Bank in (issue), ledger move (transfer), bank out (redeem) — the whole money lifecycle, three calls.

async function processPayment(opts: {
  customerHandle: string;
  customerKey: string;
  merchantHandle: string;
  amount: number; // cents
  feeBps: number; // e.g. 300 = 3%
}) {
  const fee = Math.round((opts.amount * opts.feeBps) / 10_000);
  const net = opts.amount - fee;
 
  // 1. Pull funds from the customer's bank into their wallet (ACH debit)
  const issued = await sila.issueSila({
    handle: opts.customerHandle,
    walletKey: opts.customerKey,
    amount: opts.amount,
    accountName: "primary",
  });
 
  // 2. Move the net to the merchant and the fee to Trulipay — instant ledger transfers
  await sila.transferSila({
    handle: opts.customerHandle,
    walletKey: opts.customerKey,
    destinationHandle: opts.merchantHandle,
    amount: net,
  });
 
  await sila.transferSila({
    handle: opts.customerHandle,
    walletKey: opts.customerKey,
    destinationHandle: "trulipay_platform",
    amount: fee,
  });
 
  return { reference: issued.reference };
}

issueSila is the only step that touches the bank—transferSila moves balances on Sila's ledger and settles instantly, which is what makes the fee split clean: there's no separate accounting to reconcile, the platform fee simply lands in our wallet.

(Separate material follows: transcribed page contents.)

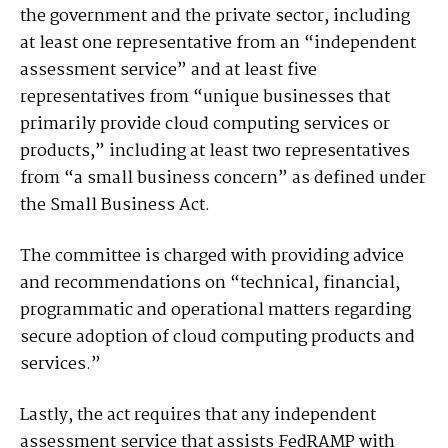
the government and the private sector, including
at least one representative from an “independent
assessment service” and at least five
representatives from “unique businesses that
primarily provide cloud computing services or
products,” including at least two representatives
from “a small business concern” as defined under
the Small Business Act.
The committee is charged with providing advice
and recommendations on “technical, financial,
programmatic and operational matters regarding
secure adoption of cloud computing products and
services.”
Lastly, the act requires that any independent
assessment service that assists FedRAMP with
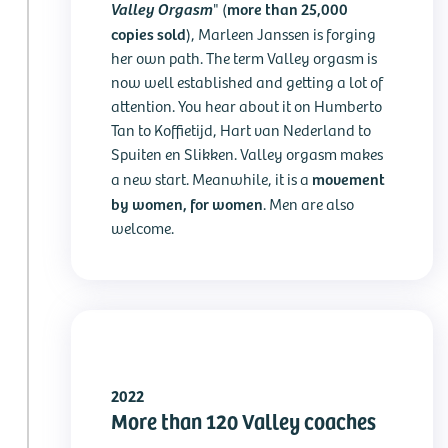
Valley Orgasm
more than 25,000
" (
copies sold
), Marleen Janssen is forging
her own path. The term Valley orgasm is
now well established and getting a lot of
attention. You hear about it on Humberto
Tan to Koffietijd, Hart van Nederland to
Spuiten en Slikken. Valley orgasm makes
movement
a new start. Meanwhile, it is a
by women, for women
. Men are also
welcome.
2022
More than 120 Valley coaches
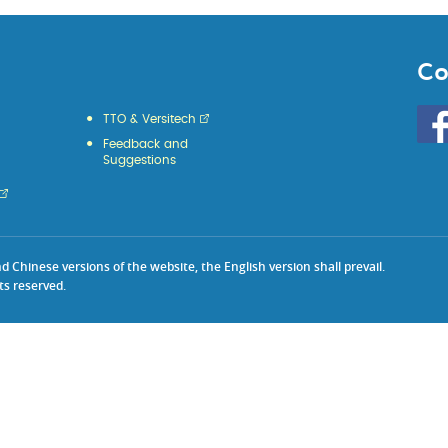
Co
Go
TTO & Versitech
to
Feedback and
HKU
Suggestions
KE
face
Chinese versions of the website, the English version shall prevail.
ts reserved.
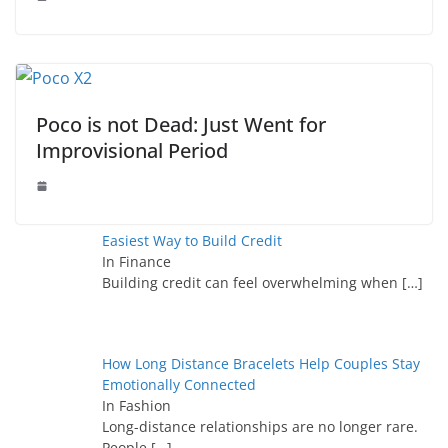
Poco is not Dead: Just Went for
Improvisional Period
Easiest Way to Build Credit
In Finance
Building credit can feel overwhelming when
[…]
How Long Distance Bracelets Help Couples Stay
Emotionally Connected
In Fashion
Long-distance relationships are no longer rare.
People
[…]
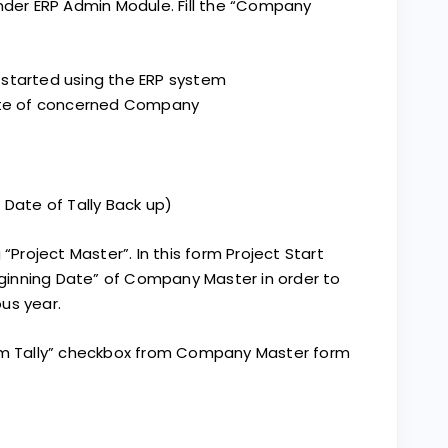
r ERP Admin Module. Fill the “Company
 started using the ERP system
date of concerned Company
 Date of Tally Back up)
 “Project Master”. In this form Project Start
inning Date” of Company Master in order to
us year.
rom Tally” checkbox from Company Master form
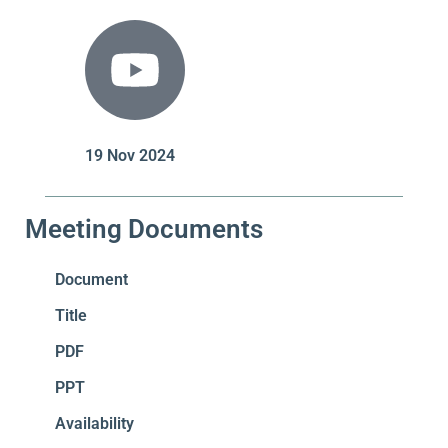
19 Nov 2024
Meeting Documents
Document
Title
PDF
PPT
Availability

Paying a merchant out is the reverse—a redeem, which pushes wallet balance back to their bank over ACH:

async function payoutMerchant(merchantId: string, amount: number) {
  const m = await getMerchant(merchantId);
 
  await sila.redeemSila({
    handle: m.sila_handle,
    walletKey: decrypt(m.wallet_key),
    amount,
    accountName: "primary",
  });
}

ACH Is Asynchronous: Status via Webhooks

The catch with ACH is that issue and redeem aren't instant—they settle over 1–4 business days and can fail or be returned after the fact (insufficient funds, closed account). Transfers between wallets are instant, but anything touching a bank is eventually-consistent. We track that on Sila's transaction webhook:

sila.on("transaction", async (event) => {
  // pending → success | failed | returned
  await db.query(
    `UPDATE ledger_transactions
     SET status = $1, updated_at = NOW()
     WHERE sila_reference = $2`,
    [event.status, event.transaction_id]
  );
 
  if (event.status === "returned") {
    // An ACH return after we already credited a wallet — reverse it
    await reverseLedgerEntry(event.transaction_id);
    await alertTeam(`ACH return on ${event.transaction_id}`);
  }
});

Because an issue can be returned days later, we don't treat funds as final on the API response—a payment is only durable once the issuing transaction reaches success. For high-trust merchants we optimistically release; for the rest, payouts wait for settlement.

Key Takeaways

  • Don't become a money transmitter—Sila holds the regulated rails, the ledger, and KYC/KYB; you orchestrate, you don't custody.
  • Hand Plaid's public token straight to Sila—you never see or store account and routing numbers, which keeps you out of PCI/bank-credential scope.
  • A wallet keypair per user—Sila signs every money movement with the user's key; store it encrypted, and never persist the raw KYC fields you pass through.
  • issue → transfer → redeem is the whole lifecycle—bank in, instant ledger move, bank out; the fee split is just an extra transfer.
  • ACH is asynchronousissue/redeem settle in days and can be returned; reconcile on the transaction webhook and have a reversal path before you treat money as final.